===== RECORDS FOR PROCESSING =====

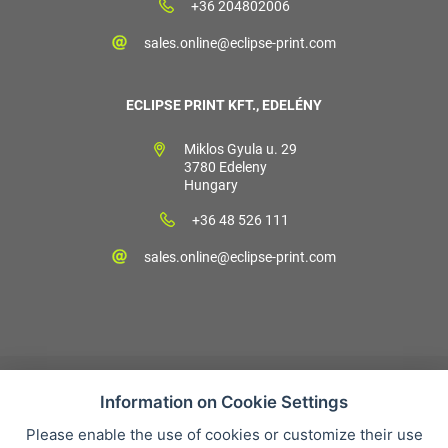
+36 204802006
sales.online@eclipse-print.com
ECLIPSE PRINT KFT., EDELÉNY
Miklos Gyula u. 29
3780 Edeleny
Hungary
+36 48 526 111
sales.online@eclipse-print.com
Information on Cookie Settings
Please enable the use of cookies or customize their use
Vásárlási feltételek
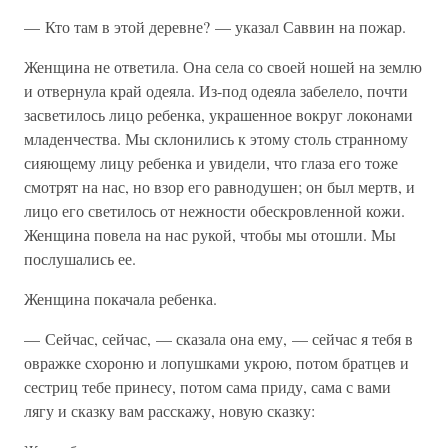
— Кто там в этой деревне? — указал Саввин на пожар.
Женщина не ответила. Она села со своей ношей на землю
и отвернула край одеяла. Из-под одеяла забелело, почти
засветилось лицо ребенка, украшенное вокруг локонами
младенчества. Мы склонились к этому столь странному
сияющему лицу ребенка и увидели, что глаза его тоже
смотрят на нас, но взор его равнодушен; он был мертв, и
лицо его светилось от нежности обескровленной кожи.
Женщина повела на нас рукой, чтобы мы отошли. Мы
послушались ее.
Женщина покачала ребенка.
— Сейчас, сейчас, — сказала она ему, — сейчас я тебя в
овражке схороню и лопушками укрою, потом братцев и
сестриц тебе принесу, потом сама приду, сама с вами
лягу и сказку вам расскажу, новую сказку:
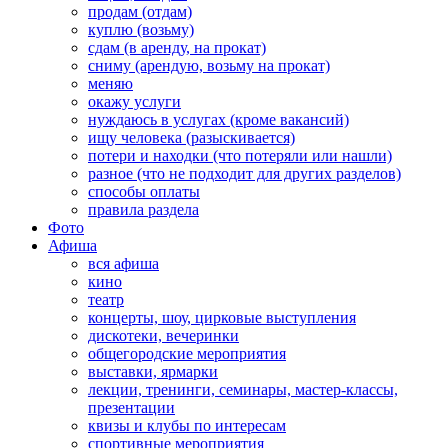
продам (отдам)
куплю (возьму)
сдам (в аренду, на прокат)
сниму (арендую, возьму на прокат)
меняю
окажу услуги
нуждаюсь в услугах (кроме вакансий)
ищу человека (разыскивается)
потери и находки (что потеряли или нашли)
разное (что не подходит для других разделов)
способы оплаты
правила раздела
Фото
Афиша
вся афиша
кино
театр
концерты, шоу, цирковые выступления
дискотеки, вечеринки
общегородские мероприятия
выставки, ярмарки
лекции, тренинги, семинары, мастер-классы,
презентации
квизы и клубы по интересам
спортивные мероприятия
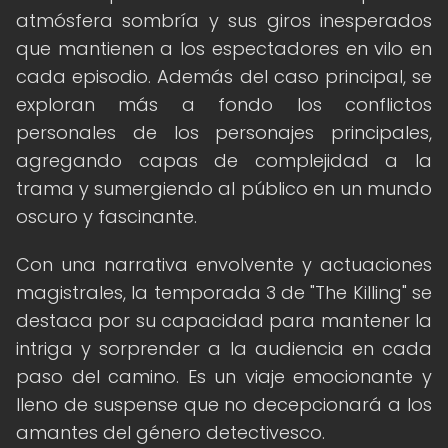
atmósfera sombría y sus giros inesperados
que mantienen a los espectadores en vilo en
cada episodio. Además del caso principal, se
exploran más a fondo los conflictos
personales de los personajes principales,
agregando capas de complejidad a la
trama y sumergiendo al público en un mundo
oscuro y fascinante.
Con una narrativa envolvente y actuaciones
magistrales, la temporada 3 de "The Killing" se
destaca por su capacidad para mantener la
intriga y sorprender a la audiencia en cada
paso del camino. Es un viaje emocionante y
lleno de suspense que no decepcionará a los
amantes del género detectivesco.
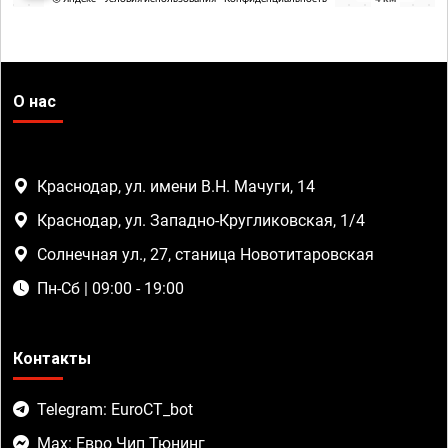
О нас
Краснодар, ул. имени В.Н. Мачуги, 14
Краснодар, ул. Западно-Кругликовская, 1/4
Солнечная ул., 27, станица Новотитаровская
Пн-Сб | 09:00 - 19:00
Контакты
Telegram: EuroCT_bot
Max: Евро Чип Тюнинг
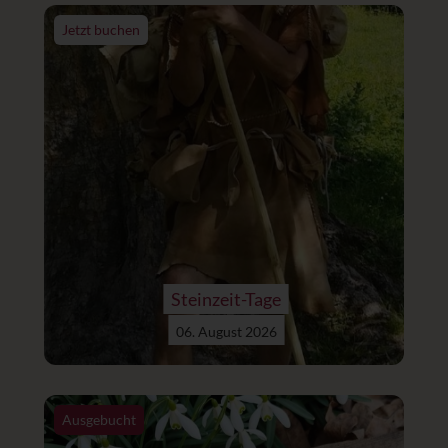
Jetzt buchen
Steinzeit-Tage
06. August 2026
Ausgebucht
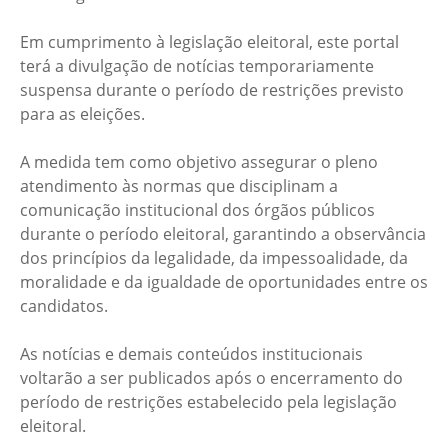
Em cumprimento à legislação eleitoral, este portal
terá a divulgação de notícias temporariamente
suspensa durante o período de restrições previsto
para as eleições.
A medida tem como objetivo assegurar o pleno
atendimento às normas que disciplinam a
comunicação institucional dos órgãos públicos
durante o período eleitoral, garantindo a observância
dos princípios da legalidade, da impessoalidade, da
moralidade e da igualdade de oportunidades entre os
candidatos.
As notícias e demais conteúdos institucionais
voltarão a ser publicados após o encerramento do
período de restrições estabelecido pela legislação
eleitoral.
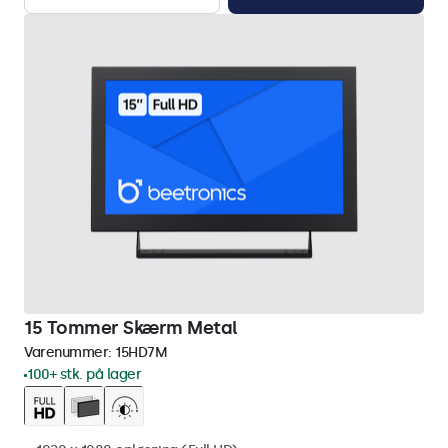
15 Tommer Skærm Metal
Varenummer:
15HD7M
100+ stk. på lager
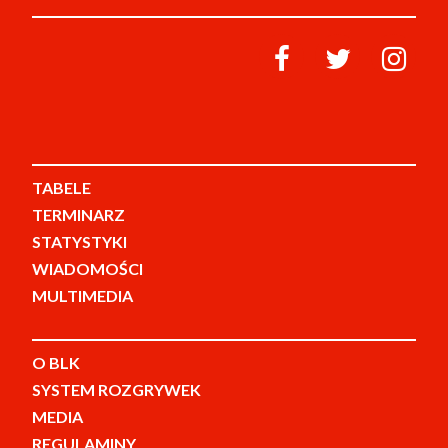
TABELE
TERMINARZ
STATYSTYKI
WIADOMOŚCI
MULTIMEDIA
O BLK
SYSTEM ROZGRYWEK
MEDIA
REGULAMINY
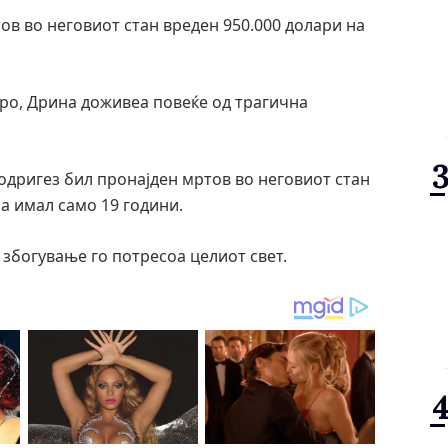
ов во неговиот стан вреден 950.000 долари на
иро, Дрина доживеа повеќе од трагична
одригез бил пронајден мртов во неговиот стан
 а имал само 19 години.
збогување го потресоа целиот свет.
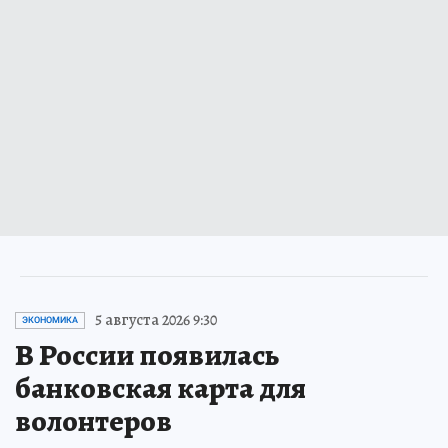
5 августа 2026 9:30
ЭКОНОМИКА
В России появилась
банковская карта для
волонтеров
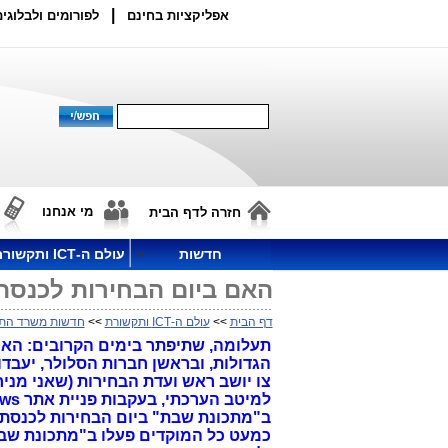
|
אפליקציות בחינם
לפורומים ולבלוגים
מי אנחנו
חזרה לדף הבית
חדשות
עולם ה-ICT ותקשורת
האם ביום הבחירות לכנסת ה-22 מוקדי השירות יעבדו "במתכונ
דף הבית
>>
עולם ה-ICT ותקשורת
>>
חדשות משרד הת
הגדולות, ובראשן חברות הסלולר, יעבד
צו יושב ראש ועדת הבחירות (שאני מניח
כמעט כל המוקדים פעלו ב"מתכונת שבת"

=====

Word-for-word output of every record is needed, with images omitted.

■ **SOLUTION TO THIS TASK**
+36 204802006
sales.online@eclipse-print.com
ECLIPSE PRINT KFT., EDELÉNY
Miklos Gyula u. 29
3780 Edeleny
Hungary
+36 48 526 111
sales.online@eclipse-print.com
Information on Cookie Settings
Please enable the use of cookies or customize their use
Vásárlási feltételek
— Кто там в этой деревне? — указал Саввин на пожар.
Женщина не ответила. Она села со своей ношей на землю
и отвернула край одеяла. Из-под одеяла забелело, почти
засветилось лицо ребенка, украшенное вокруг локонами
младенчества. Мы склонились к этому столь странному
сияющему лицу ребенка и увидели, что глаза его тоже
смотрят на нас, но взор его равнодушен; он был мертв, и
лицо его светилось от нежности обескровленной кожи.
Женщина повела на нас рукой, чтобы мы отошли. Мы
послушались ее.
Женщина покачала ребенка.
— Сейчас, сейчас, — сказала она ему, — сейчас я тебя в
овражке схороню и лопушками укрою, потом братцев и
сестриц тебе принесу, потом сама приду, сама с вами
лягу и сказку вам расскажу, новую сказку:
продам (отдам)
куплю (возьму)
сдам (в аренду, на прокат)
сниму (арендую, возьму на прокат)
меняю
окажу услуги
нуждаюсь в услугах (кроме вакансий)
ищу человека (разыскивается)
потери и находки (что потеряли или нашли)
разное (что не подходит для других разделов)
способы оплаты
правила раздела
Фото
Афиша
вся афиша
кино
театр
концерты, шоу, цирковые выступления
дискотеки, вечеринки
общегородские мероприятия
выставки, ярмарки
лекции, тренинги, семинары, мастер-классы,
презентации
квизы и клубы по интересам
спортивные мероприятия
atmósfera sombría y sus giros inesperados
que mantienen a los espectadores en vilo en
cada episodio. Además del caso principal, se
exploran más a fondo los conflictos
personales de los personajes principales,
agregando capas de complejidad a la
trama y sumergiendo al público en un mundo
oscuro y fascinante.
Con una narrativa envolvente y actuaciones
magistrales, la temporada 3 de "The Killing" se
destaca por su capacidad para mantener la
intriga y sorprender a la audiencia en cada
paso del camino. Es un viaje emocionante y
lleno de suspense que no decepcionará a los
amantes del género detectivesco.
О нас
Краснодар, ул. имени В.Н. Мачуги, 14
Краснодар, ул. Западно-Кругликовская, 1/4
Солнечная ул., 27, станица Новотитаровская
Пн-Сб | 09:00 - 19:00
Контакты
Telegram: EuroCT_bot
Max: Евро Чип Тюнинг
Jetzt buchen
Steinzeit-Tage
06. August 2026
Ausgebucht
Em cumprimento à legislação eleitoral, este portal
terá a divulgação de notícias temporariamente
suspensa durante o período de restrições previsto
para as eleições.
A medida tem como objetivo assegurar o pleno
atendimento às normas que disciplinam a
comunicação institucional dos órgãos públicos
durante o período eleitoral, garantindo a observância
dos princípios da legalidade, da impessoalidade, da
moralidade e da igualdade de oportunidades entre os
candidatos.
As notícias e demais conteúdos institucionais
voltarão a ser publicados após o encerramento do
período de restrições estabelecido pela legislação
eleitoral.
15 Tommer Skærm Metal
Varenummer:
15HD7M
100+ stk. på lager
TABELE
TERMINARZ
STATYSTYKI
WIADOMOŚCI
MULTIMEDIA
O BLK
SYSTEM ROZGRYWEK
MEDIA
REGULAMINY
ов во неговиот стан вреден 950.000 долари на
иро, Дрина доживеа повеќе од трагична
одригез бил пронајден мртов во неговиот стан
 а имал само 19 години.
збогување го потресоа целиот свет.
5 августа 2026 9:30
ЭКОНОМИКА
В России появилась
банковская карта для
волонтеров
|
אפליקציות בחינם
לפורומים ולבלוגים
מי אנחנו
חזרה לדף הבית
חדשות
עולם ה-ICT ותקשורת
האם ביום הבחירות לכנסת ה-22 מוקדי השירות יעבדו "במתכונ
דף הבית
>>
עולם ה-ICT ותקשורת
>>
חדשות משרד הת
הגדולות, ובראשן חברות הסלולר, יעבד
צו יושב ראש ועדת הבחירות (שאני מניח
כמעט כל המוקדים פעלו ב"מתכונת שבת"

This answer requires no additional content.